Cal stroked my lower back. ‘You okay?'

‘Thirsty.'

‘Mish.' He kept stroking me.

‘Sorry. It's just . . . My mum died when she was thirty-seven, too.'

‘Shit. I didn't know your mum was dead.'

‘Both of my parents. Same accident. He was a little older than her, though. Forty-two. I was eleven.'

His arms went around my neck and he kissed the top of my spine. ‘Why didn't you ever tell me this?'

‘It didn't come up. This is strange, the weird coincidence of it. Thirty-seven, three young daughters. My mum and your grandma.'

‘Sometimes grief catches you off guard – that's what Grandpa says. He'll be going about his day, everything fine and then
bam
he's curled up in bed, can't even speak. When he gets like that, I take my homework in and do it on the floor of his room just so he won't be alone.'

I pressed his linked hands to my lips. ‘He's lucky to have you.'

‘He doesn't right now.'

‘No. Right now, I'm lucky to have you.'

My phone rang then and Cal said
leave it
and so I did. When I checked later there was no message. The missed call number was Mel's, but it was far too late to call back.

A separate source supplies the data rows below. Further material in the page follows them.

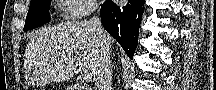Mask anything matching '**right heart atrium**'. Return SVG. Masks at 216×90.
<instances>
[{"label":"right heart atrium","mask_w":216,"mask_h":90,"mask_svg":"<svg viewBox=\"0 0 216 90\" xmlns=\"http://www.w3.org/2000/svg\"><path fill=\"white\" fill-rule=\"evenodd\" d=\"M64 6H70L63 16L68 20H80L89 12H93V6H97L95 0H63Z\"/></svg>","instance_id":"right-heart-atrium-1"}]
</instances>
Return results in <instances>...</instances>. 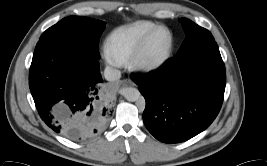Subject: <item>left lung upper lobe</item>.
I'll return each instance as SVG.
<instances>
[{
    "mask_svg": "<svg viewBox=\"0 0 267 166\" xmlns=\"http://www.w3.org/2000/svg\"><path fill=\"white\" fill-rule=\"evenodd\" d=\"M180 21L185 29L186 38L179 49L177 56L187 53L193 47L202 42L214 41L212 34L207 29L200 27L186 18H181Z\"/></svg>",
    "mask_w": 267,
    "mask_h": 166,
    "instance_id": "5c2ea615",
    "label": "left lung upper lobe"
}]
</instances>
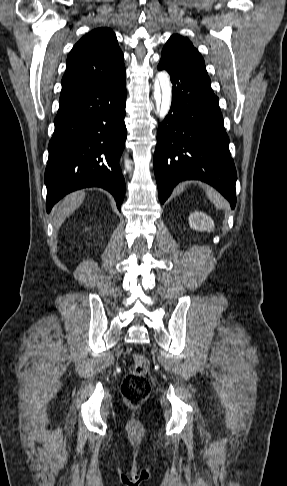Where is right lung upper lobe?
<instances>
[{
    "mask_svg": "<svg viewBox=\"0 0 287 486\" xmlns=\"http://www.w3.org/2000/svg\"><path fill=\"white\" fill-rule=\"evenodd\" d=\"M125 77L124 56L115 33L109 28L94 29L83 36L68 55L60 104Z\"/></svg>",
    "mask_w": 287,
    "mask_h": 486,
    "instance_id": "cb5924a9",
    "label": "right lung upper lobe"
}]
</instances>
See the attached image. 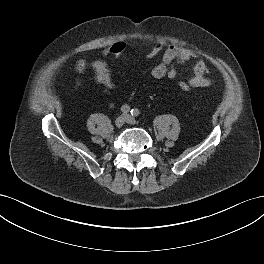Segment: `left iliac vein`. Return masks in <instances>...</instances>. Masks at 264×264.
Segmentation results:
<instances>
[{"instance_id": "obj_1", "label": "left iliac vein", "mask_w": 264, "mask_h": 264, "mask_svg": "<svg viewBox=\"0 0 264 264\" xmlns=\"http://www.w3.org/2000/svg\"><path fill=\"white\" fill-rule=\"evenodd\" d=\"M125 121L128 124H135L136 123V119L134 117H132L131 115H125Z\"/></svg>"}]
</instances>
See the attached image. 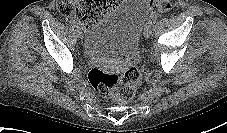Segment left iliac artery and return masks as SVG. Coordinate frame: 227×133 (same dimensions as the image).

Amanda's sister Jill came to visit and the three of us went to lunch at a Buddhist restaurant halfway between Amanda's university and my office. Jill was an editor – a real one – back in New York. I entertained her with stories from the
VietVoice
editing desk and her honking laugh made our fellow diners stare. I cringed at first, but then noticed how Amanda glowed every time her sister honked and so I ramped up my performance and left lunch feeling foolishly virtuous.

I tried to imagine my sisters in Hanoi. Mel, I could see, with her floaty muslin skirts and bright silk scarves. Her everyday inner-city hippy look screamed
tourist
here and she would be overcome by street vendors from whom she would buy one of everything offered. She would try to speak to everyone she met, taking one or two words of English as encouragement. She would visit the Buddhist temples and pray, spend far more than necessary in the streets of the Old Quarter. She would deal with every squat toilet and skinned animal cheerfully. She would be curious and naive and positive.

Margi, I had trouble picturing. Last time I'd seen her she wore her school-run uniform of track-pants and an oversized t-shirt. The most recent photo I'd seen of her was a family portrait shot in a mall studio. She wore a high-necked white blouse and gold earrings. I couldn't imagine what she would wear here. It's trivial, I know, but that's the point. I couldn't see her. Not her clothes or jewellery or hairstyle. The face in the family portrait didn't match the one I remembered from my brief visit six years ago and that one didn't match the one I'd held in my mind all the years before that. She'd been a girl when I left home, though the baby on her hip and the frown-lines on her forehead disguised the fact.